Marketing leaders Kipp Bodnar and Kieran Flanagan nail the core idea. Search is no longer the only gatekeeper. AI engines decide what reaches people next. That is a different game with different rules.
My stance is clear. Keep writing for people, but structure for machines. Those who cling to old SEO habits will lose ground. Those who package content for AI will quietly win.
The Shift: From Links To Citations
The old playbook treated links like gold. If you earned high-quality links, you moved up. That still matters for traditional search. But AI systems read and reason in a new way.
“Things like links really matter in SEO, but AEO really only cares about citations versus links.”
This is a wake-up call. AI cares about citations, not just links. A citation is a mention tied to your name, brand, or work across credible sources. It is context, not only a hyperlink. That means PR, research mentions, podcast name-drops, and data-backed references carry fresh weight.
Structure Beats Length
For years, “longer is better” was the lazy rule. Pack keywords, run to 2,000 words, hope for the best. That’s not how AI pulls answers.
“SEO cares about content and quality and length in some cases on site, but AEO cares a lot about how the content is structured.”
Structure is the unlock. Clear headings. Tight summaries. Defined steps. Marked facts. Machine-readable context. AI extracts, composes, and cites. Help it do that work, and your voice shows up more often.
Write For Humans, Package For AI
“You create content in today’s world for humans, but you package it for AI.”
I agree with that idea. I would go one step further. Packaging is no longer optional. If your ideas are hidden inside messy pages, AI will skip you. It is not punishing your message. It just cannot parse it cleanly.
As someone who has shipped products and content for decades, I see the same pattern across platforms. The system rewards clarity. Humans reward authenticity. You need both.
What This Means For Your Content
Here is how I am updating my own process. It maps well to how Kipp and Kieran frame the shift.
- Lead with a human story or pain. Keep it real and useful.
- Break ideas into short sections with explicit headings.
- Add one-sentence takeaways under each section.
- Use plain language and consistent terms for key ideas.
- Cite credible sources and name experts where relevant.
These steps help AI find, extract, and attribute your work. They also help readers skim and share.
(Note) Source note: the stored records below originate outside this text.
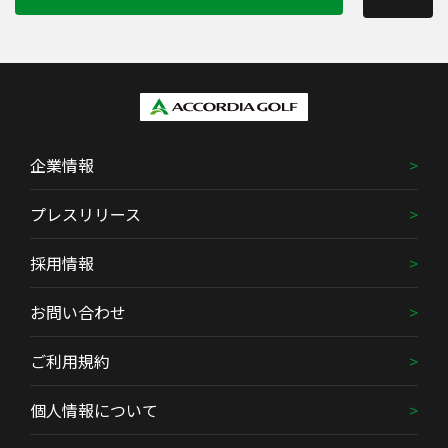
企業情報
プレスリリース
採用情報
お問い合わせ
ご利用規約
個人情報について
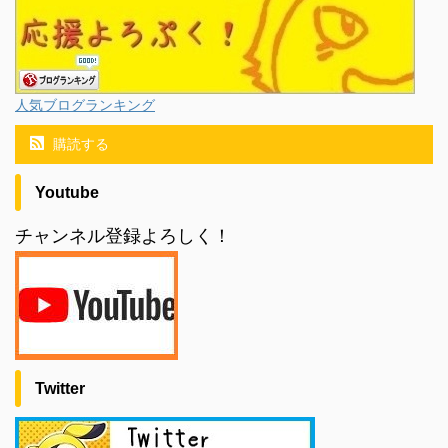
人気ブログランキング
購読する
Youtube
チャンネル登録よろしく！
Twitter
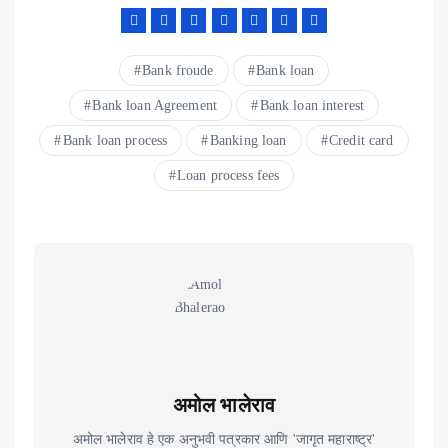
Bank froude
Bank loan
Bank loan Agreement
Bank loan interest
Bank loan process
Banking loan
Credit card
Loan process fees
अमोल भालेराव
अमोल भालेराव हे एक अनुभवी पत्रकार आणि 'जागृत महाराष्ट्र'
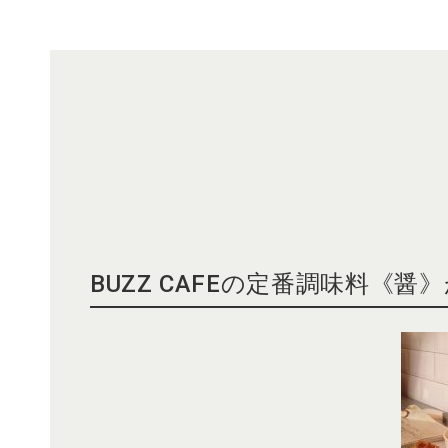
BUZZ CAFEの定番調味料《醤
Evidence, Edge, and Pushback
We are seeing AI overviews and chat answers sit above links. That means your content must feed those systems. If it does, your ideas can travel faster than classic ranking.
Some will argue that links still rule. I agree they still matter for search. But if your growth plan ignores how AI composes answers, you are stuck in yesterday’s rules.
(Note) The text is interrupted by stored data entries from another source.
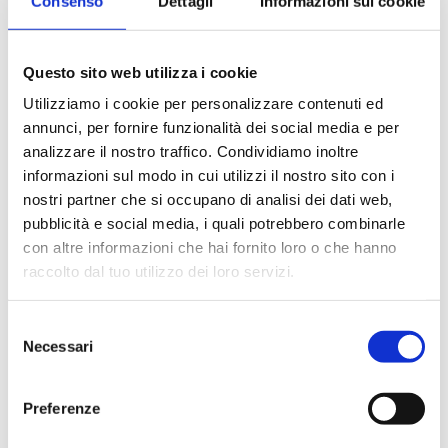
Consenso
Dettagli
Informazioni sui cookie
07G03200T
G 2 M - G 1 1/4 F
18
07G03200X
G 2 M - G 1 1/4 F
18
Questo sito web utilizza i cookie
Utilizziamo i cookie per personalizzare contenuti ed
annunci, per fornire funzionalità dei social media e per
analizzare il nostro traffico. Condividiamo inoltre
informazioni sul modo in cui utilizzi il nostro sito con i
Descripción
nostri partner che si occupano di analisi dei dati web,
pubblicità e social media, i quali potrebbero combinarle
con altre informazioni che hai fornito loro o che hanno
Documentación
raccolto dal tuo utilizzo dei loro servizi.
Accesorios
Selezione
Necessari
del
consenso
Productos alternativos
Preferenze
Others will say this rewards spam. It won’t, not for long. Poor structure tricks no one. Real citations and clear packaging lift the best ideas. Substance plus structure wins.
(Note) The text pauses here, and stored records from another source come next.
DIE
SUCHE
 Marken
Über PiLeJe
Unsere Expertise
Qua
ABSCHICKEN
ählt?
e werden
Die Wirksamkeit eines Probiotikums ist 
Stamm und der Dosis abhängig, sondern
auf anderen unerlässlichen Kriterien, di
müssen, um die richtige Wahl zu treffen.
My Playbook For AEO-First Publishing
Here is the model I’m using across newsletters, podcasts, and product pages.
Start with a bold claim. Prove it with one stat, one example, or one quote. Then add a summary sentence that a model could reuse cleanly. That line should stand on its own. Close with a short list of next steps or a clear opinion.
Use consistent naming. If you call it “AI Engine Optimization,” keep that name across pages and posts. Consistency strengthens citations and recall.
Publish on platforms that AI crawls often. Keep metadata clean. Use descriptive titles and alt text. Avoid fluff. Make every paragraph do a job.
The Bottom Line
SEO is not dead. It is now part of a bigger system. The winners will keep writing for people and shape their ideas so machines can quote them.
Here is my call to action. Audit one page this week. Cut the filler. Add structure. Insert a one-line summary for each section. Name your sources. Turn links into memorable citations.
That simple shift can put your work in the answers people see first. The game changed. It is time our strategy did too.